The data below should be printed in full, exactly, and without any of its images.

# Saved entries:

________________________

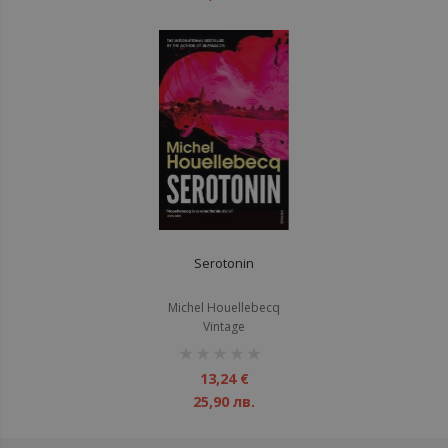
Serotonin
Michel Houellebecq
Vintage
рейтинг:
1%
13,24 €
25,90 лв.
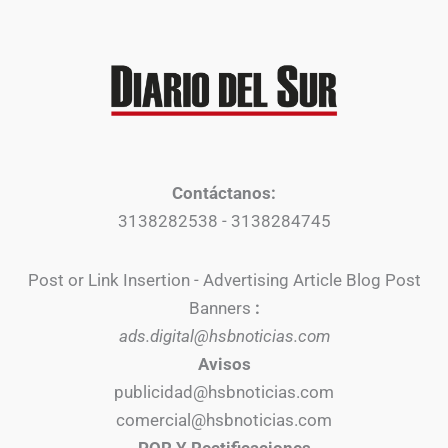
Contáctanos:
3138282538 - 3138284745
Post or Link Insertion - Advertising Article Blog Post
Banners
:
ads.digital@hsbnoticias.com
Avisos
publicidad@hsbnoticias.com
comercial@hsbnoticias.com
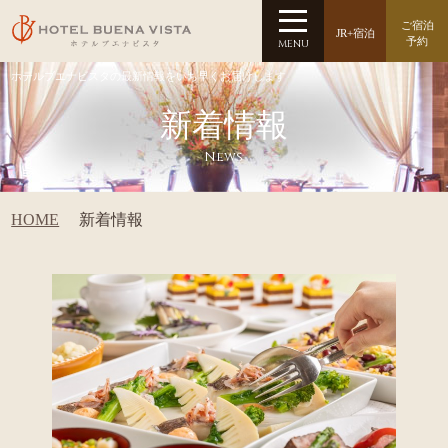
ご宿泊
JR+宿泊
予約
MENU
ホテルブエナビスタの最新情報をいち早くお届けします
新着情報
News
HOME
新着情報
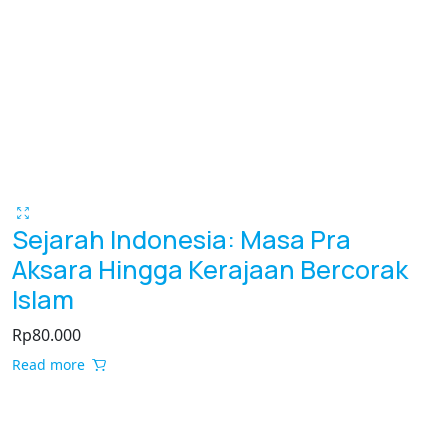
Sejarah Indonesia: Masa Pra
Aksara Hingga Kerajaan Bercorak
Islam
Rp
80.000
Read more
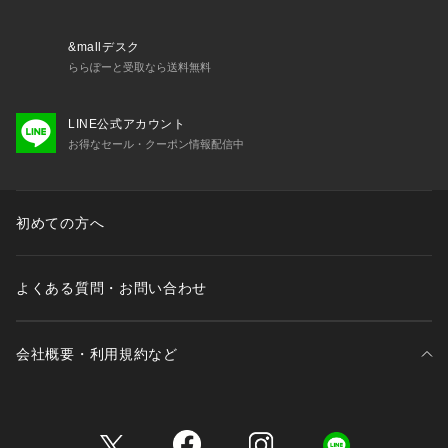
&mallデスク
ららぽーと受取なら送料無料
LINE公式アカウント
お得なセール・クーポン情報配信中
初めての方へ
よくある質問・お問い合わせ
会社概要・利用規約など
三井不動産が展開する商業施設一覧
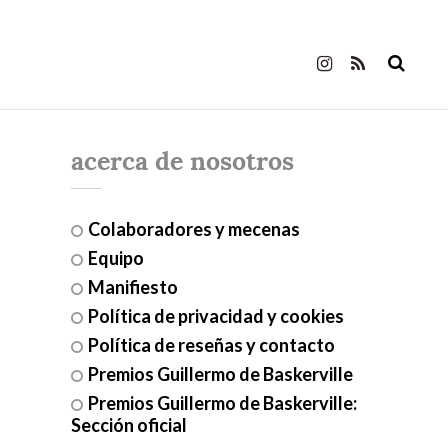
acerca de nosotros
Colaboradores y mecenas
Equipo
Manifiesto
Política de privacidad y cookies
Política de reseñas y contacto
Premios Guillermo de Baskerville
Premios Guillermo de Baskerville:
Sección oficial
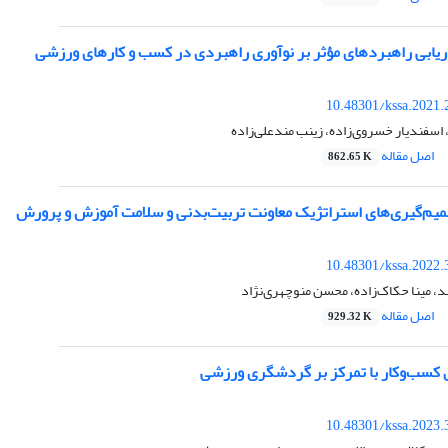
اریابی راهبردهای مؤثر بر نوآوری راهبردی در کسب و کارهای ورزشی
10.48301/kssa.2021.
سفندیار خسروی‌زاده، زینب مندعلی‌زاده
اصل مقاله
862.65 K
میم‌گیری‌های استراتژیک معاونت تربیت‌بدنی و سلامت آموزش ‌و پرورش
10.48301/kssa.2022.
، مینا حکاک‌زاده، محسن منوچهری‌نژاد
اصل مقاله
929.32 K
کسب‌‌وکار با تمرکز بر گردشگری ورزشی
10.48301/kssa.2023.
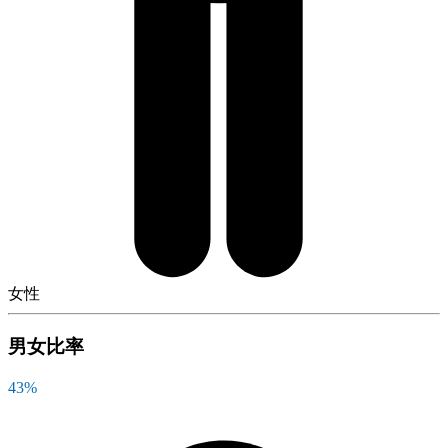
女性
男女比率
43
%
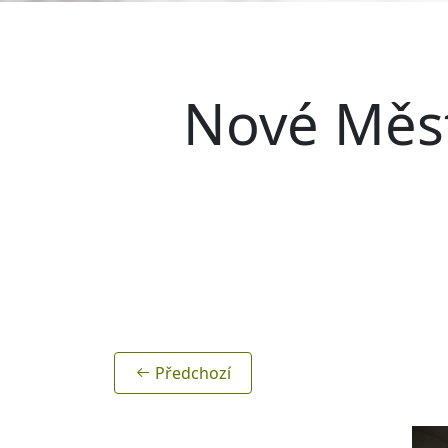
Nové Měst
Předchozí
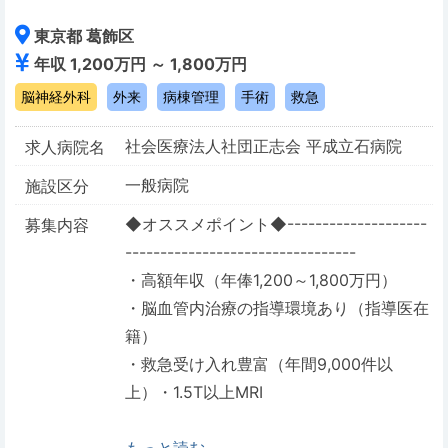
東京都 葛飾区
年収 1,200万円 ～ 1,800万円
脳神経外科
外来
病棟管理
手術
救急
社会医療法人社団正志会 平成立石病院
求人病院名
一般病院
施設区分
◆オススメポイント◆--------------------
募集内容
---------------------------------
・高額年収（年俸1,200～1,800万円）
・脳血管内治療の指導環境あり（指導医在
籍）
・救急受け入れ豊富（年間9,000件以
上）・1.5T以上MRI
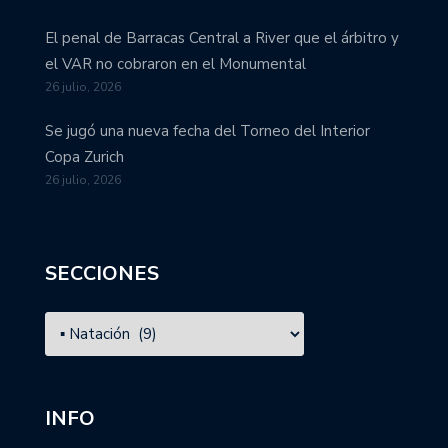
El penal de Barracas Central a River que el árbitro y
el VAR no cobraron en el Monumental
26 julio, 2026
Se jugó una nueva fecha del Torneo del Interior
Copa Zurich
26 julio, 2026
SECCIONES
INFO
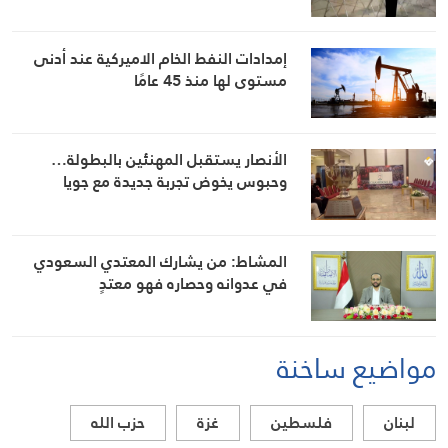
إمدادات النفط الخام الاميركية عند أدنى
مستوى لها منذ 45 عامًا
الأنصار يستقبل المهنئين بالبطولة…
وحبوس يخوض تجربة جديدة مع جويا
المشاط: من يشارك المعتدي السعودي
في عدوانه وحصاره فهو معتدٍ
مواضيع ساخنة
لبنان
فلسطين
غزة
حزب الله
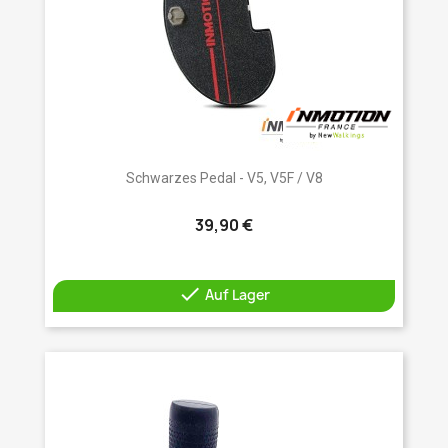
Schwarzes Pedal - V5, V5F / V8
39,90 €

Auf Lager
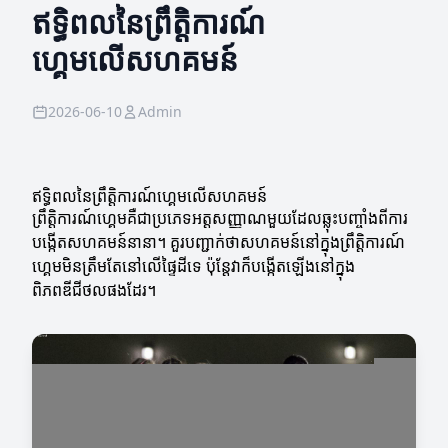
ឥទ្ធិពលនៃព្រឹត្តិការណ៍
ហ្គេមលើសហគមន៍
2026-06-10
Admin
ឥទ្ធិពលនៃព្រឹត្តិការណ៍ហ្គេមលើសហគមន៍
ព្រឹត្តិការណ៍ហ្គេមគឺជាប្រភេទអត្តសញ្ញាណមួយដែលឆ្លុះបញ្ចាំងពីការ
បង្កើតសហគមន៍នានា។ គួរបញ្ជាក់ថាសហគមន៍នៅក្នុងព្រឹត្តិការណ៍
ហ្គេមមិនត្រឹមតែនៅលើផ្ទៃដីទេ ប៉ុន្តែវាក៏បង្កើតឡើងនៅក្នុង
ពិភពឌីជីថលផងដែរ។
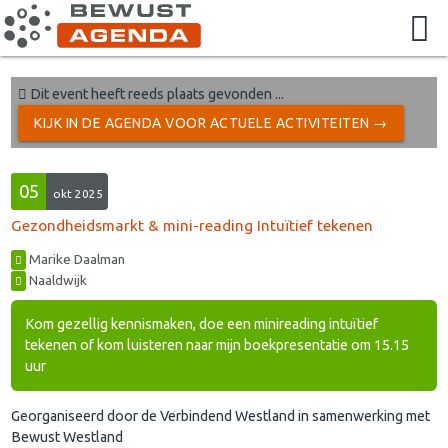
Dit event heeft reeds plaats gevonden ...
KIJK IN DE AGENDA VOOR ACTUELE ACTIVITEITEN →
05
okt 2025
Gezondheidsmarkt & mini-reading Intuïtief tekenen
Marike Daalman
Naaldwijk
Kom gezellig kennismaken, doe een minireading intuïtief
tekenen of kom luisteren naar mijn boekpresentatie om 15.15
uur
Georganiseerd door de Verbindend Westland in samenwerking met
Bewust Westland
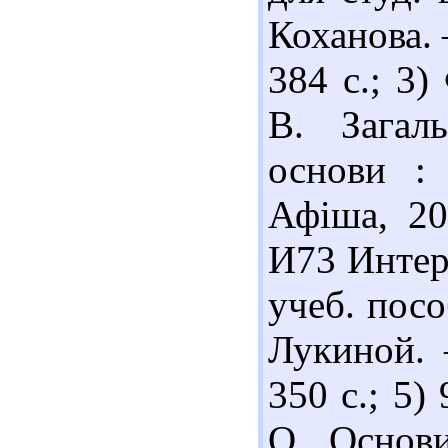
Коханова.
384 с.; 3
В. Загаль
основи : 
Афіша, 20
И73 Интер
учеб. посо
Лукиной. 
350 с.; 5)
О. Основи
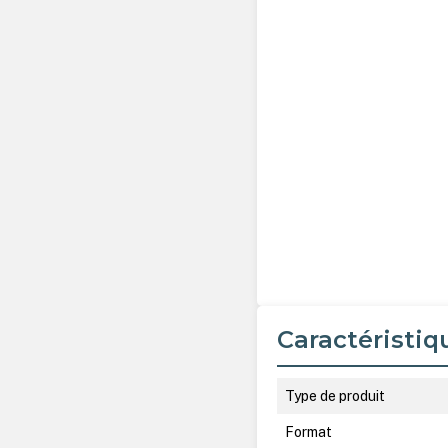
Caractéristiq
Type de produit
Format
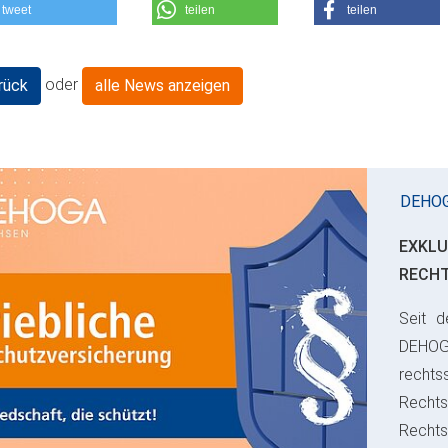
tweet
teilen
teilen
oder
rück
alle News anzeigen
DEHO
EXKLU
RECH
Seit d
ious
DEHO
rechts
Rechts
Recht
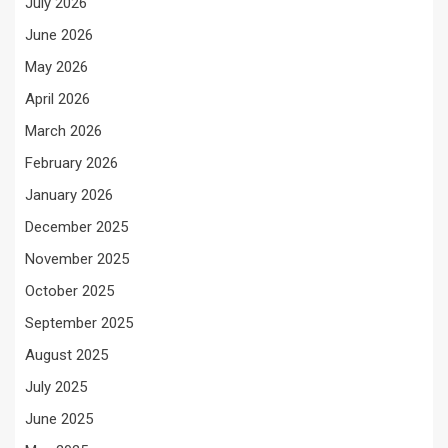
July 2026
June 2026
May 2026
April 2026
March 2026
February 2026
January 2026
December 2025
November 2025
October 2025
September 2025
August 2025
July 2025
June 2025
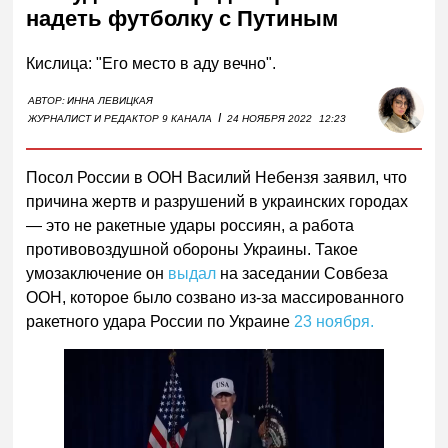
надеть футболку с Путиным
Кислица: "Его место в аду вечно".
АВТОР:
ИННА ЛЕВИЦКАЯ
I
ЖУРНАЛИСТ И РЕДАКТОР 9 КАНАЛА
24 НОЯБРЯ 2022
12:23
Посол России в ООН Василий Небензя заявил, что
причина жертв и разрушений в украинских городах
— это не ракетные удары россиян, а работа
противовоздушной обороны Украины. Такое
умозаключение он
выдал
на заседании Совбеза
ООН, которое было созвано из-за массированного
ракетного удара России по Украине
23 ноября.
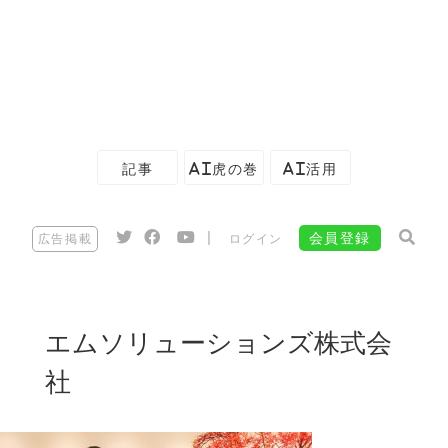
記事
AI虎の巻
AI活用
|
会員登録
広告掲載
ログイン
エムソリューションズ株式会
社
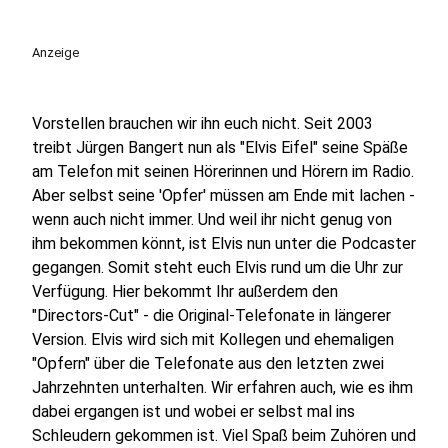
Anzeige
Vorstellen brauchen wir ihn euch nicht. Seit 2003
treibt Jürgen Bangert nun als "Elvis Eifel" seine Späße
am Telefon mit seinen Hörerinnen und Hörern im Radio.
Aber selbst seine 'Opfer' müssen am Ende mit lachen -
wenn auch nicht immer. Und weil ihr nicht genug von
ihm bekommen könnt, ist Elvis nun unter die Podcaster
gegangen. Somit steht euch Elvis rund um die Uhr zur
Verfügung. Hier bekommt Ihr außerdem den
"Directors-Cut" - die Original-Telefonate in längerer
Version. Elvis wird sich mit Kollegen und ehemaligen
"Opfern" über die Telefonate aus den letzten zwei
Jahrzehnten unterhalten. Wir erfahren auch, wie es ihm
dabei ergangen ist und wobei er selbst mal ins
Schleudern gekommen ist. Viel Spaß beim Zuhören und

________________________

# Task result:
Serotonin
Michel Houellebecq
Vintage
рейтинг:
1%
13,24 €
25,90 лв.
Contáctanos:
3138282538 - 3138284745
Post or Link Insertion - Advertising Article Blog Post
Banners
:
ads.digital@hsbnoticias.com
Avisos
publicidad@hsbnoticias.com
comercial@hsbnoticias.com
ご宿泊
JR+宿泊
予約
MENU
ホテルブエナビスタの最新情報をいち早くお届けします
新着情報
News
HOME
新着情報
Sejarah Indonesia: Masa Pra
Aksara Hingga Kerajaan Bercorak
Islam
Rp
80.000
Read more
&mallデスク
ららぽーと受取なら送料無料
LINE公式アカウント
お得なセール・クーポン情報配信中
初めての方へ
よくある質問・お問い合わせ
会社概要・利用規約など
三井不動産が展開する商業施設一覧
acerca de nosotros
Colaboradores y mecenas
Equipo
Manifiesto
Política de privacidad y cookies
Política de reseñas y contacto
Premios Guillermo de Baskerville
Premios Guillermo de Baskerville:
Sección oficial
اریابی راهبردهای مؤثر بر نوآوری راهبردی در کسب و کارهای ورزشی
10.48301/kssa.2021.
سفندیار خسروی‌زاده، زینب مندعلی‌زاده
اصل مقاله
862.65 K
میم‌گیری‌های استراتژیک معاونت تربیت‌بدنی و سلامت آموزش ‌و پرورش
10.48301/kssa.2022.
، مینا حکاک‌زاده، محسن منوچهری‌نژاد
اصل مقاله
929.32 K
کسب‌‌وکار با تمرکز بر گردشگری ورزشی
10.48301/kssa.2023.
女性
男女比率
43
%
Nové Měst
Předchozí
東京都 葛飾区
年収 1,200万円 ～ 1,800万円
脳神経外科
外来
病棟管理
手術
救急
社会医療法人社団正志会 平成立石病院
求人病院名
一般病院
施設区分
◆オススメポイント◆--------------------
募集内容
---------------------------------
・高額年収（年俸1,200～1,800万円）
・脳血管内治療の指導環境あり（指導医在
籍）
・救急受け入れ豊富（年間9,000件以
上）・1.5T以上MRI
El penal de Barracas Central a River que el árbitro y
el VAR no cobraron en el Monumental
26 julio, 2026
Se jugó una nueva fecha del Torneo del Interior
Copa Zurich
26 julio, 2026
SECCIONES
INFO
إمدادات النفط الخام الاميركية عند أدنى
مستوى لها منذ 45 عامًا
الأنصار يستقبل المهنئين بالبطولة…
وحبوس يخوض تجربة جديدة مع جويا
المشاط: من يشارك المعتدي السعودي
في عدوانه وحصاره فهو معتدٍ
مواضيع ساخنة
لبنان
فلسطين
غزة
حزب الله
Schwarzes Pedal - V5, V5F / V8
39,90 €

Auf Lager
ឥទ្ធិពលនៃព្រឹត្តិការណ៍
ហ្គេមលើសហគមន៍
2026-06-10
Admin
ឥទ្ធិពលនៃព្រឹត្តិការណ៍ហ្គេមលើសហគមន៍
ព្រឹត្តិការណ៍ហ្គេមគឺជាប្រភេទអត្តសញ្ញាណមួយដែលឆ្លុះបញ្ចាំងពីការ
បង្កើតសហគមន៍នានា។ គួរបញ្ជាក់ថាសហគមន៍នៅក្នុងព្រឹត្តិការណ៍
ហ្គេមមិនត្រឹមតែនៅលើផ្ទៃដីទេ ប៉ុន្តែវាក៏បង្កើតឡើងនៅក្នុង
ពិភពឌីជីថលផងដែរ។
Dit event heeft reeds plaats gevonden ...
KIJK IN DE AGENDA VOOR ACTUELE ACTIVITEITEN →
05
okt 2025
Gezondheidsmarkt & mini-reading Intuïtief tekenen
Marike Daalman
Naaldwijk
Kom gezellig kennismaken, doe een minireading intuïtief
tekenen of kom luisteren naar mijn boekpresentatie om 15.15
uur
Georganiseerd door de Verbindend Westland in samenwerking met
Bewust Westland
Коханова.
384 с.; 3
В. Загаль
основи : 
Афіша, 20
И73 Интер
учеб. посо
Лукиной. 
350 с.; 5)
О. Основи
Caractéristiq
Type de produit
Format
tweet
teilen
teilen
oder
rück
alle News anzeigen
DEHO
EXKLU
RECH
Seit d
ious
DEHO
rechts
Rechts
Recht
July 2026
June 2026
May 2026
April 2026
March 2026
February 2026
January 2026
December 2025
November 2025
October 2025
September 2025
August 2025
July 2025
June 2025
надеть футболку с Путиным
Кислица: "Его место в аду вечно".
АВТОР:
ИННА ЛЕВИЦКАЯ
I
ЖУРНАЛИСТ И РЕДАКТОР 9 КАНАЛА
24 НОЯБРЯ 2022
12:23
Посол России в ООН Василий Небензя заявил, что
причина жертв и разрушений в украинских городах
— это не ракетные удары россиян, а работа
противовоздушной обороны Украины. Такое
умозаключение он
выдал
на заседании Совбеза
ООН, которое было созвано из-за массированного
ракетного удара России по Украине
23 ноября.
記事
AI虎の巻
AI活用
|
会員登録
広告掲載
ログイン
エムソリューションズ株式会
社
Anzeige
Vorstellen brauchen wir ihn euch nicht. Seit 2003
treibt Jürgen Bangert nun als "Elvis Eifel" seine Späße
am Telefon mit seinen Hörerinnen und Hörern im Radio.
Aber selbst seine 'Opfer' müssen am Ende mit lachen -
wenn auch nicht immer. Und weil ihr nicht genug von
ihm bekommen könnt, ist Elvis nun unter die Podcaster
gegangen. Somit steht euch Elvis rund um die Uhr zur
Verfügung. Hier bekommt Ihr außerdem den
"Directors-Cut" - die Original-Telefonate in längerer
Version. Elvis wird sich mit Kollegen und ehemaligen
"Opfern" über die Telefonate aus den letzten zwei
Jahrzehnten unterhalten. Wir erfahren auch, wie es ihm
dabei ergangen ist und wobei er selbst mal ins
Schleudern gekommen ist. Viel Spaß beim Zuhören und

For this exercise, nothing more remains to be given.